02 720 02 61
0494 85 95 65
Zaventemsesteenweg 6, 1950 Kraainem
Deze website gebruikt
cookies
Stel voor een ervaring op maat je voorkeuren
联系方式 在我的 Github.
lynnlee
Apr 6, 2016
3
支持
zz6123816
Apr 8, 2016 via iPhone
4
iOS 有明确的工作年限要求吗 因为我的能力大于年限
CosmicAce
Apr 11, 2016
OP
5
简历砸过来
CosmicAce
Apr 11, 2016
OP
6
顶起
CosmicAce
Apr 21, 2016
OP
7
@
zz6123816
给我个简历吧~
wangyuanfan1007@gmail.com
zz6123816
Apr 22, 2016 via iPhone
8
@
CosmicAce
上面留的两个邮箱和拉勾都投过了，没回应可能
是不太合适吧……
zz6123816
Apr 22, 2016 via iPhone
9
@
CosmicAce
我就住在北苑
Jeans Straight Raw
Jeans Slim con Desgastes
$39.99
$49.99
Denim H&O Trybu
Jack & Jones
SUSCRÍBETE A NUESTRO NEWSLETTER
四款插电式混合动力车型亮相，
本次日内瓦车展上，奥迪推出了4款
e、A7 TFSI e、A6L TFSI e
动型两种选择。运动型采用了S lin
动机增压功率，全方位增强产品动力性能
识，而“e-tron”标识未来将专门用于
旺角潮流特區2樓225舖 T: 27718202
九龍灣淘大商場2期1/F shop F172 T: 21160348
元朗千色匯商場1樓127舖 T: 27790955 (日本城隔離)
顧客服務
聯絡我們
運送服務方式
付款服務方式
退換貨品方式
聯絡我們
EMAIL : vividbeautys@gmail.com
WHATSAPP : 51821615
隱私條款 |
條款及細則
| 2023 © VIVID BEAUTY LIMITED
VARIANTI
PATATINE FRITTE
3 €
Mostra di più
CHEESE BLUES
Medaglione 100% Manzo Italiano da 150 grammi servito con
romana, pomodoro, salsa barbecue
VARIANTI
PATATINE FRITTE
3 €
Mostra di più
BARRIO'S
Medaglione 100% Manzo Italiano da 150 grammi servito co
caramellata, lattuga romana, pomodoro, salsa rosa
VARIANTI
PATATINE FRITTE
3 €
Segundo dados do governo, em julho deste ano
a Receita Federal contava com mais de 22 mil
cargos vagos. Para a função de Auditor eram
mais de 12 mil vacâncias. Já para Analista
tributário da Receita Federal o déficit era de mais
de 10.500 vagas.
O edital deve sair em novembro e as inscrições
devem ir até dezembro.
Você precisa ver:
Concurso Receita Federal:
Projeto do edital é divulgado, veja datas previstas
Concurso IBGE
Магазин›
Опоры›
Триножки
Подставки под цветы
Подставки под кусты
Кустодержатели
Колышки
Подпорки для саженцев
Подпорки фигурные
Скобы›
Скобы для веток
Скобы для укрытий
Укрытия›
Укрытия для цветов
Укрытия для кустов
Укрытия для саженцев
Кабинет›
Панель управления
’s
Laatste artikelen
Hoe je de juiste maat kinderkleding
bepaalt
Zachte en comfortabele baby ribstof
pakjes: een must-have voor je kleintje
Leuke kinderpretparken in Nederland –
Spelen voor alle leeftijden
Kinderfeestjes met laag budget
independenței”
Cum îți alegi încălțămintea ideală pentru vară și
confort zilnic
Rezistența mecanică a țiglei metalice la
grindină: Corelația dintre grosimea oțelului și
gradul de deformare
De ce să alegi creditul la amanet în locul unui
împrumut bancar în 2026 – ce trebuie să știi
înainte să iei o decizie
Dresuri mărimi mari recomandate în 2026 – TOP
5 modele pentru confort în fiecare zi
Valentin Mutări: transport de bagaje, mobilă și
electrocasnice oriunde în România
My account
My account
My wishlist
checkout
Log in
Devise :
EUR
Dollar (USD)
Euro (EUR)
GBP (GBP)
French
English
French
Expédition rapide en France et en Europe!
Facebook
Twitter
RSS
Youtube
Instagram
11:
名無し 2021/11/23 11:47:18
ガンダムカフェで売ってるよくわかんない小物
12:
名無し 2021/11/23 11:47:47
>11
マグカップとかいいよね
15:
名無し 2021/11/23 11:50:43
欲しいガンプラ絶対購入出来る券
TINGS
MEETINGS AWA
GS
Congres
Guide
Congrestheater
== == ==
» Problem
Transcribe all the material exactly.

» Result of this task
02 720 02 61
0494 85 95 65
Zaventemsesteenweg 6, 1950 Kraainem
Deze website gebruikt
cookies
Stel voor een ervaring op maat je voorkeuren
联系方式 在我的 Github.
lynnlee
Apr 6, 2016
3
支持
zz6123816
Apr 8, 2016 via iPhone
4
iOS 有明确的工作年限要求吗 因为我的能力大于年限
CosmicAce
Apr 11, 2016
OP
5
简历砸过来
CosmicAce
Apr 11, 2016
OP
6
顶起
CosmicAce
Apr 21, 2016
OP
7
@
zz6123816
给我个简历吧~
wangyuanfan1007@gmail.com
zz6123816
Apr 22, 2016 via iPhone
8
@
CosmicAce
上面留的两个邮箱和拉勾都投过了，没回应可能
是不太合适吧……
zz6123816
Apr 22, 2016 via iPhone
9
@
CosmicAce
我就住在北苑
Jeans Straight Raw
Jeans Slim con Desgastes
$39.99
$49.99
Denim H&O Trybu
Jack & Jones
SUSCRÍBETE A NUESTRO NEWSLETTER
四款插电式混合动力车型亮相，
本次日内瓦车展上，奥迪推出了4款
e、A7 TFSI e、A6L TFSI e
动型两种选择。运动型采用了S lin
动机增压功率，全方位增强产品动力性能
识，而“e-tron”标识未来将专门用于
旺角潮流特區2樓225舖 T: 27718202
九龍灣淘大商場2期1/F shop F172 T: 21160348
元朗千色匯商場1樓127舖 T: 27790955 (日本城隔離)
顧客服務
聯絡我們
運送服務方式
付款服務方式
退換貨品方式
聯絡我們
EMAIL : vividbeautys@gmail.com
WHATSAPP : 51821615
隱私條款 |
條款及細則
| 2023 © VIVID BEAUTY LIMITED
VARIANTI
PATATINE FRITTE
3 €
Mostra di più
CHEESE BLUES
Medaglione 100% Manzo Italiano da 150 grammi servito con
romana, pomodoro, salsa barbecue
VARIANTI
PATATINE FRITTE
3 €
Mostra di più
BARRIO'S
Medaglione 100% Manzo Italiano da 150 grammi servito co
caramellata, lattuga romana, pomodoro, salsa rosa
VARIANTI
PATATINE FRITTE
3 €
Segundo dados do governo, em julho deste ano
a Receita Federal contava com mais de 22 mil
cargos vagos. Para a função de Auditor eram
mais de 12 mil vacâncias. Já para Analista
tributário da Receita Federal o déficit era de mais
de 10.500 vagas.
O edital deve sair em novembro e as inscrições
devem ir até dezembro.
Você precisa ver:
Concurso Receita Federal:
Projeto do edital é divulgado, veja datas previstas
Concurso IBGE
Магазин›
Опоры›
Триножки
Подставки под цветы
Подставки под кусты
Кустодержатели
Колышки
Подпорки для саженцев
Подпорки фигурные
Скобы›
Скобы для веток
Скобы для укрытий
Укрытия›
Укрытия для цветов
Укрытия для кустов
Укрытия для саженцев
Кабинет›
Панель управления
’s
Laatste artikelen
Hoe je de juiste maat kinderkleding
bepaalt
Zachte en comfortabele baby ribstof
pakjes: een must-have voor je kleintje
Leuke kinderpretparken in Nederland –
Spelen voor alle leeftijden
Kinderfeestjes met laag budget
independenței”
Cum îți alegi încălțămintea ideală pentru vară și
confort zilnic
Rezistența mecanică a țiglei metalice la
grindină: Corelația dintre grosimea oțelului și
gradul de deformare
De ce să alegi creditul la amanet în locul unui
împrumut bancar în 2026 – ce trebuie să știi
înainte să iei o decizie
Dresuri mărimi mari recomandate în 2026 – TOP
5 modele pentru confort în fiecare zi
Valentin Mutări: transport de bagaje, mobilă și
electrocasnice oriunde în România
My account
My account
My wishlist
checkout
Log in
Devise :
EUR
Dollar (USD)
Euro (EUR)
GBP (GBP)
French
English
French
Expédition rapide en France et en Europe!
Facebook
Twitter
RSS
Youtube
Instagram
11:
名無し 2021/11/23 11:47:18
ガンダムカフェで売ってるよくわかんない小物
12:
名無し 2021/11/23 11:47:47
>11
マグカップとかいいよね
15:
名無し 2021/11/23 11:50:43
欲しいガンプラ絶対購入出来る券
TINGS
MEETINGS AWA
GS
Congres
Guide
Congrestheater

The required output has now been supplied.